In 1942, she was at a bar to meet her boyfriend but his battalion had been suddenly called away up north, and a friend introduced her to an American fighter pilot, Marion John Wood (Woodie). They married in November that year. Whenever Woodie was in Sydney on leave they were one of the city’s glamour couples: the war hero fighter pilot and the gorgeous model.

Wood travelled by boat in 1944 to meet Woodie, who had become a fighter pilot instructor at Punta Gorda, Florida, and then on to Fort Leavenworth, Kansas. After his discharge, they spent time in Woodie’s home state of New York before returning to Australia. Wood went back to the fashion industry but now as a fashion designer and buyer.
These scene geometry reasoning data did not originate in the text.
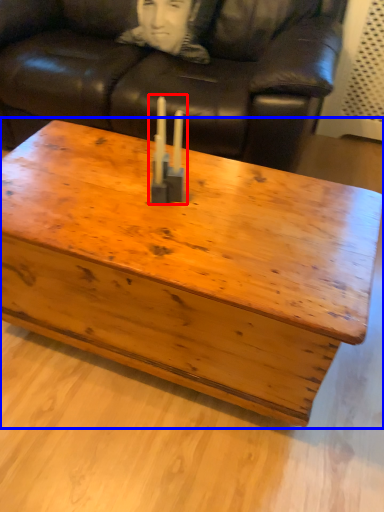 Question: Which object appears closest to the camera in this image, candle holder (highlighted by a red box) or coffee table (highlighted by a blue box)?

Choices:
 (A) candle holder
 (B) coffee table

Answer: (B) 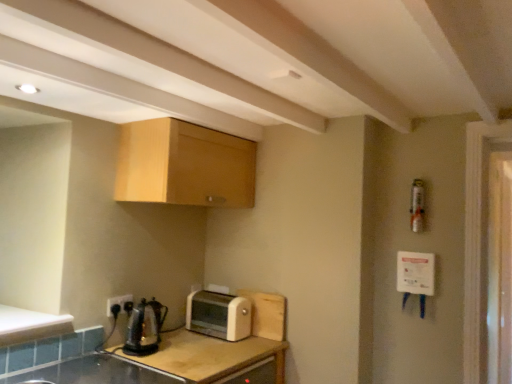 Question: Is point (35, 322) closer or farther from the camera than point (130, 309)?

Choices:
 (A) farther
 (B) closer

Answer: (B)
She was also successful, travelling around Australia buying and selling clothes.

In the 1960s the Woods moved with their two sons to London, where she trained to become a beautician under the Hollywood actress Vivien Leigh’s mother, Gertrude Hartley. Somehow Wood always seemed to rub shoulders with the famous and powerful and few people were immune to her natural, talkative charms. At various times, she counted among her friends the Australian politician and short-term prime minister Earle Page, whose son she briefly dated, Test cricketer Jack Fingleton, actor Sean Connery and English footballer Kevin Keegan (she called him a lovely young man). She provided lodgings and cooked dinner for the publicity-shy Rod Laver the night before he won his first Wimbledon title in 1961. Steak and three veg, cooked to death, plus large amounts of whisky was a formula for victory in those days.

The Woods retired to the Costa del Sol, where she organised the first regional women’s golf competition in Spain. The trophy is still named after her: La Copa de Gladys Wood.
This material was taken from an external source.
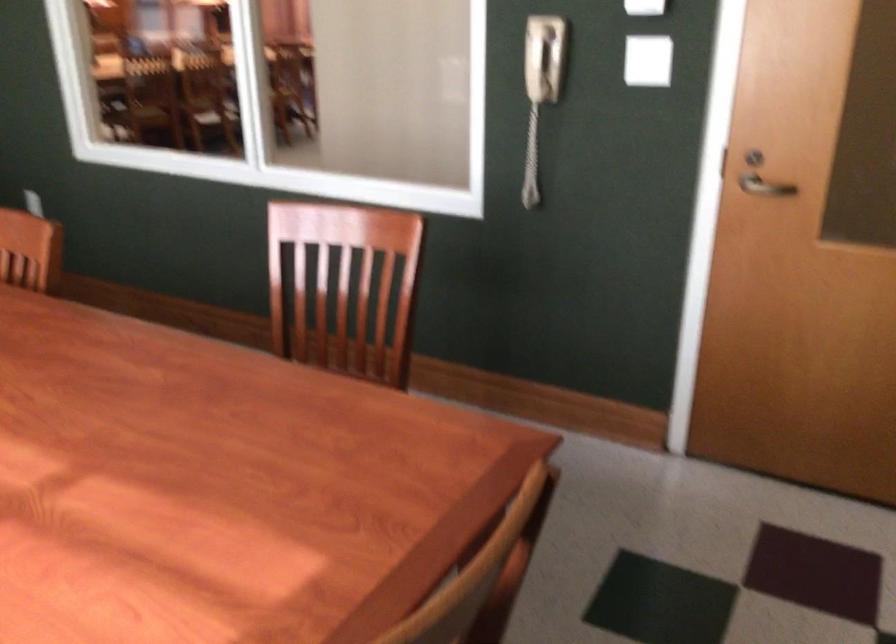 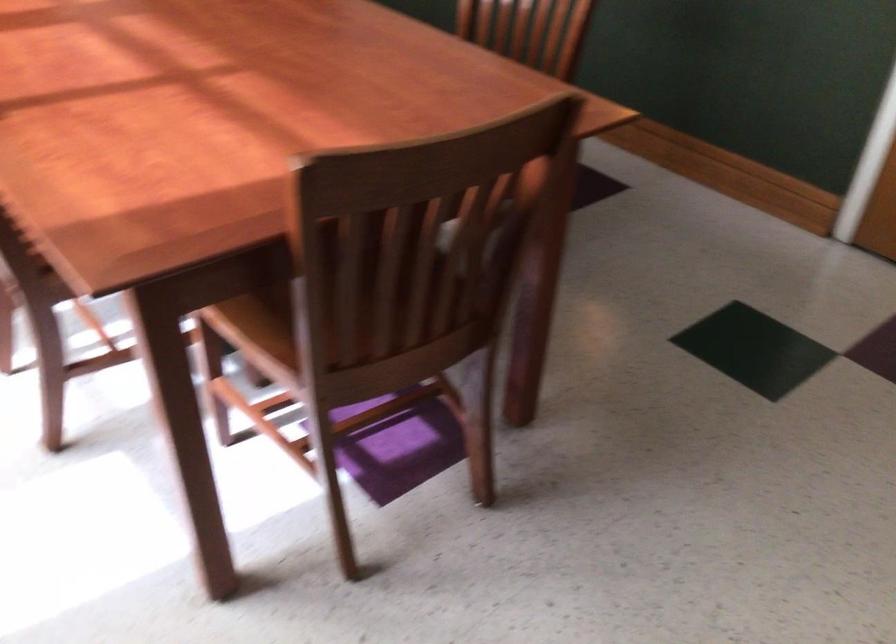 The images are taken continuously from a first-person perspective. In which direction are you moving?

The movement direction of the cameraman is right, backward.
After Woodie died in 1996, she returned to Australia and became a virtual permanent fixture in her apartment block’s lobby, charming, amusing and occasionally boring all comers.

She loved people and lived to entertain and be entertained. She liked to insert well-known sayings (All that glitters is not gold) into conversation and had her own versions of other sayings (Onwards if not upwards).
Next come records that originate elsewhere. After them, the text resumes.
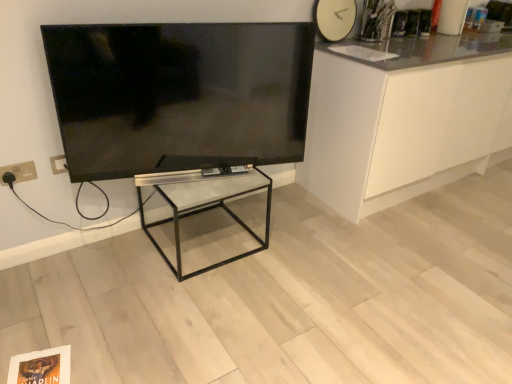 Question: From the image's perspective, is clear glass table at center above or below white glossy cabinet at right?

Choices:
 (A) below
 (B) above

Answer: (A)

Question: Looking at the image, does clear glass table at center seem bigger or smaller compared to white glossy cabinet at right?

Choices:
 (A) big
 (B) small

Answer: (B)

Question: Which of these objects is positioned farthest from the white glossy cabinet at right?

Choices:
 (A) flat screen tv at upper left
 (B) gold metallic electric outlet at lower left
 (C) white matte clock at upper right
 (D) clear glass table at center

Answer: (B)

Question: Which object is positioned closest to the white glossy cabinet at right?

Choices:
 (A) white matte clock at upper right
 (B) gold metallic electric outlet at lower left
 (C) clear glass table at center
 (D) flat screen tv at upper left

Answer: (A) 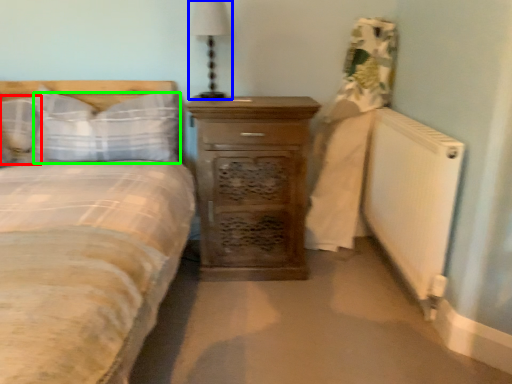 Question: Considering the real-world distances, which object is farthest from pillow (highlighted by a red box)? bedside lamp (highlighted by a blue box) or pillow (highlighted by a green box)?

Choices:
 (A) bedside lamp
 (B) pillow

Answer: (A)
She was the perfect grandmother with her warmth, down-to-earth manner and partisan interest in family affairs. Childish gifts – the plastic hand of a green monster, for example – were kept and lovingly produced from her purse decades later with a flashing smile and an amused Oh darl! She would also side with her daughters-in-law against her sons in any dispute.

Gladys Wood died peacefully at 92 putting on her makeup before going to breakfast. She is survived by her sons John and David, daughters-in-law Debbie and Anne, and five grandsons, Danny, Thomas, Ben, Tholli and Sam, and her sister Lillian.